With the world turned upside down, a young writer explains why he and his peers are focusing on the bigger picture.

A recent high school graduate poses for a virtual portrait
Jordan Salama poses for a portrait in Badlands National Park in South Dakota. A freelance journalist, he is using this time to take a road trip with his brother, camping in national parks along the way.
Photograph by Jackie Russo, National Geographic
ByJordan Salama
October 13, 2020
5 min read

I’ll never forget where I was in early March, right before the world came crashing down. It feels, at the same time, like it was a hundred years ago and just last week.

I was in a remote corner of Patagonia, on an international postgraduate fellowship, living off-the-grid with an Argentine gaucho named Pereira. The virus seemed a concerning but still-distant concept, far away from where I was. I relished the idea of not seeing another human being besides Pereira for two days. There was something about escaping the crowded hustle of everyday life, of living minimally in the stead of a traditional shepherd, that was appealing; at night, I fell asleep to the sound of penguins yelping in a nearby cove.

Little did I know that such isolation would be the mandate of the world in the days and months that followed.

By the time I got back to my hometown of Pelham, just outside New York City, everything had changed. The state’s first National Guard “containment zone” went up in New Rochelle just a few blocks from my front door. My dad, foreseeing an onslaught of cases at Elmhurst Hospital—the public hospital in Queens where he is an infectious-disease doctor—decided it would be safer for us to stay apart for a while. Exactly one week after my stay with Pereira, on a Friday at 11pm, I drove to New Jersey to help evacuate my younger brothers from their college campus. We left my dad behind at home and, with my mother and grandmother, we fled.

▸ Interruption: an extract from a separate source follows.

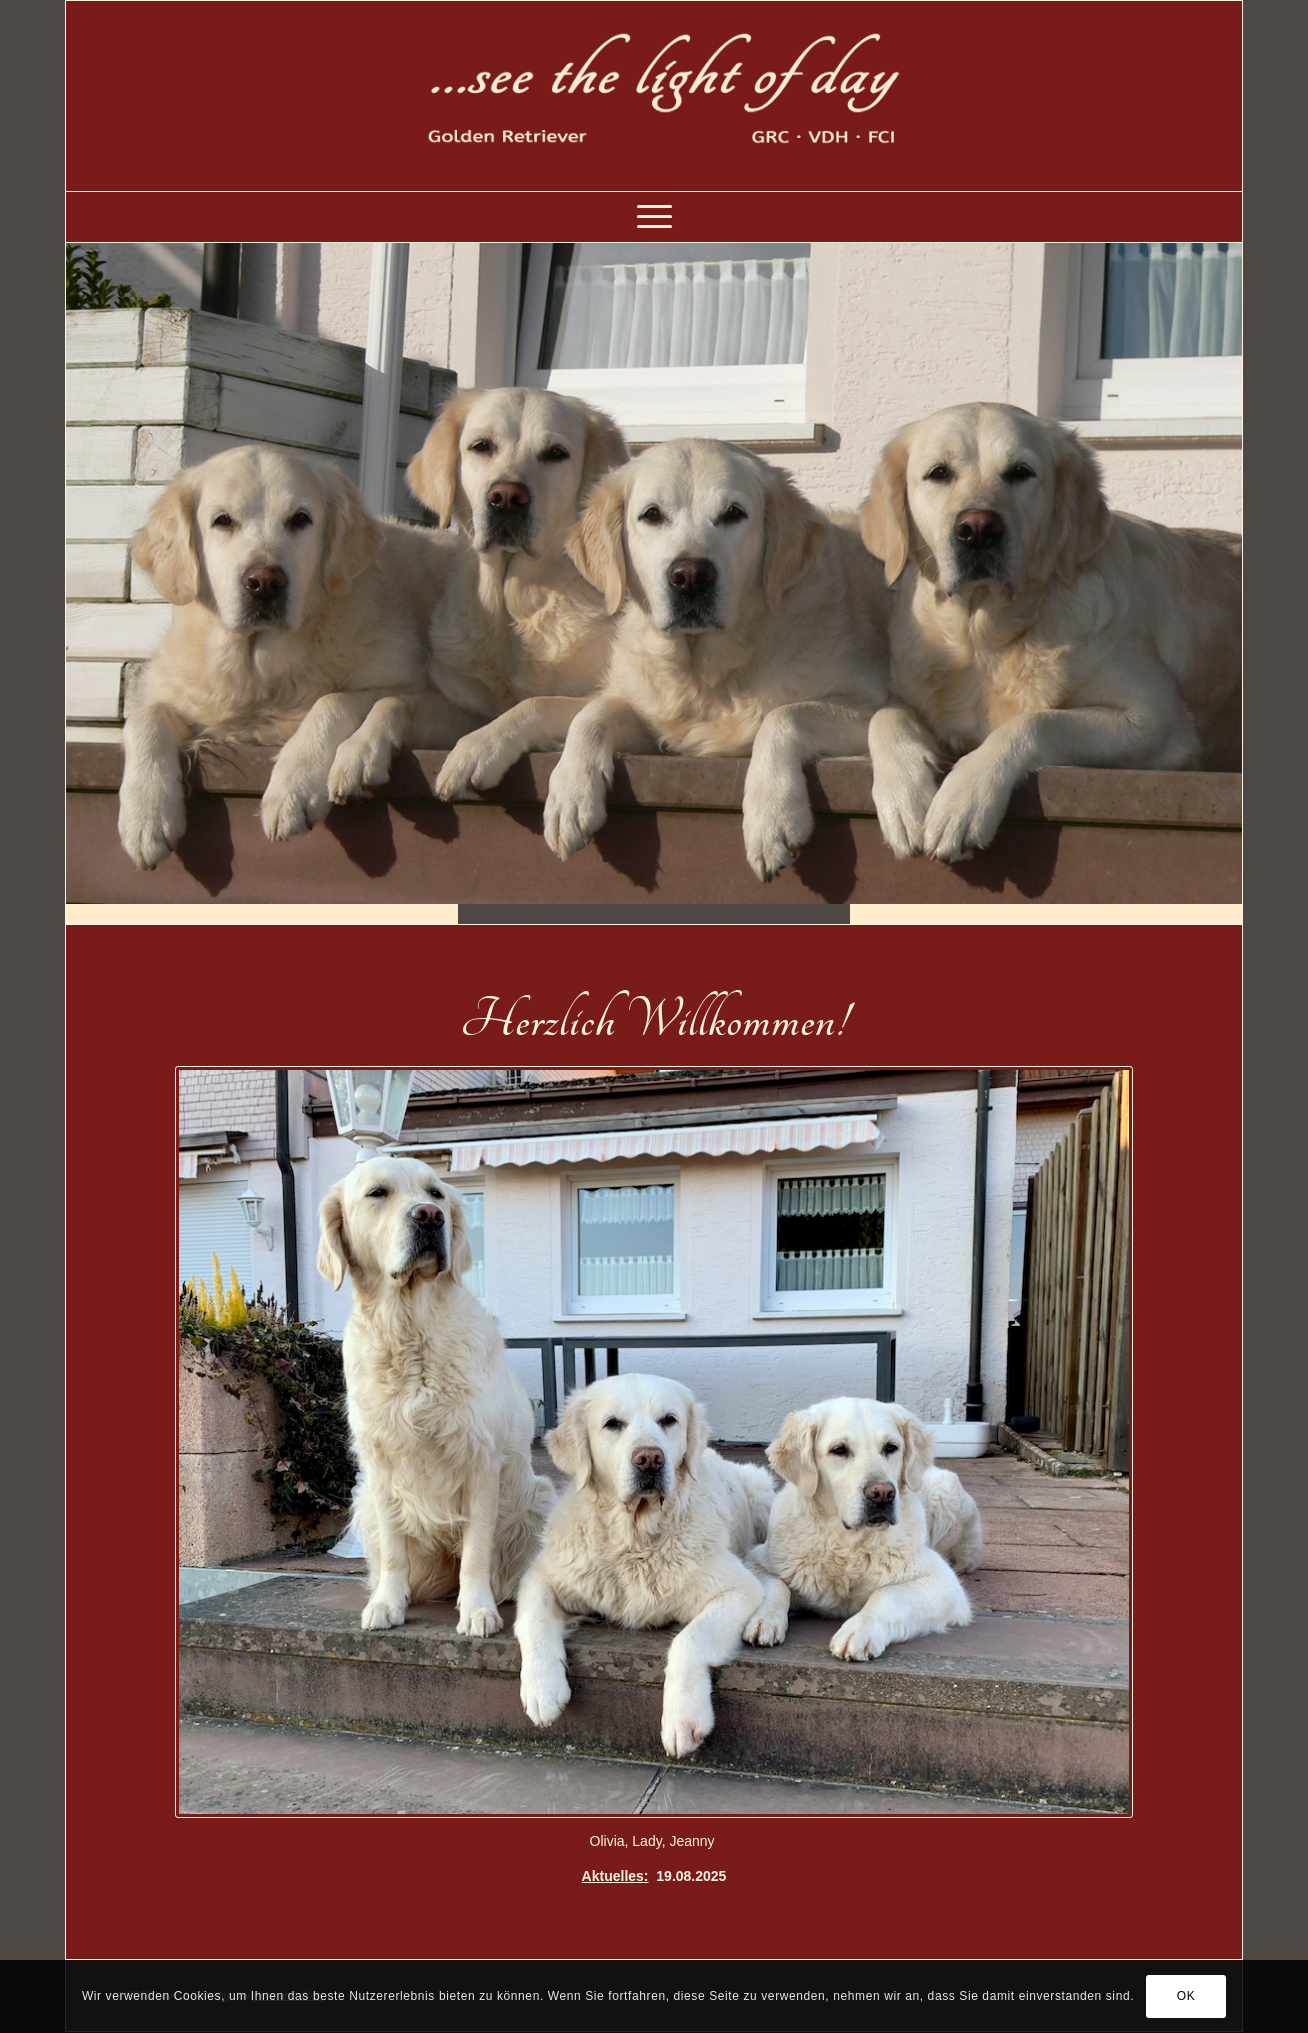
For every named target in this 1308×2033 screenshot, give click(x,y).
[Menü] (654, 217)
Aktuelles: (615, 1876)
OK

It was a short but extraordinary span of time, one that has come to define so much of life during these past few months. In my essay for the November issue of National Geographic magazine, I write about how the virus has exacerbated so many of the challenges already facing my young generation—challenges for which there’s no end in sight—and how that has led many of us to use what little strength we have left to advocate forcefully for change. (Without ceremony, new college grads step into an uncertain workforce.)

It is tempting to focus on all of the tragedy of this time: the hundreds of thousands of lives lost, the ecosystems wrecked because of pandemic-induced negligence, the lives and futures thrown into shambles around the world. It would be easy to think about that, and only that. But I have spoken with many people about their experiences over the past half-year, and no matter how dire their situations—no matter if they have lost grandparents or seen steady jobs evaporate, no matter if their families have been thrown into financial uncertainty or if they are struggling with mental illness—they still tend, incredibly, to focus on the good instead of the bad. (COVID-19 and climate change will inform how Generation Z navigates the world as adults.)

That’s the key, I think: appreciating the silver linings while never losing sight of the plight of the world and of those in less-fortunate positions. Friends have expressed how happy they are to be back home, spending time with parents and siblings who were once a distance away. They’re glad to have rediscovered a passion for books; to have taken up yoga and ballet, or kayaking and long-distance running.

Because my father’s line of work heightens the risk of exposure to the novel coronavirus, my family has remained more isolated than most. But we still see silver linings.

Early in the pandemic, I started exchanging handwritten letters with friends near and far— a pastime that has blossomed into a wonderful collection of correspondence, in some cases with people with whom I might not now otherwise be in touch at all. For a time in April, when my cousin and her toddler children were quarantined with us, we had four generations of relatives—from great-grandmother to great-grandchildren—living together under one roof. And now, as I write these words, I am in a tent beneath the autumn stars on a hillside in the American West; my brother and I have been driving cross-country since earlier this month, camping and hiking all along the way.

The West reminds me of Patagonia in its vast, solitary landscapes abutting spectacular mountain peaks, and I cannot help but think back to my pre-virus mindset with the gaucho Pereira. I was struck then by the realization that out of solitude, however challenging and lonely it may be, can come a greater appreciation for the little things, and perhaps even other changes in perspective.

Now that isolation has been forced upon us, that realization seems crucial. As the pandemic stretches on, we’ll need to frame things in this appreciative way to make the most of the hand we’ve been dealt. It’s that kind of positive energy that has kept me going—kept us going—as the world has turned upside-down.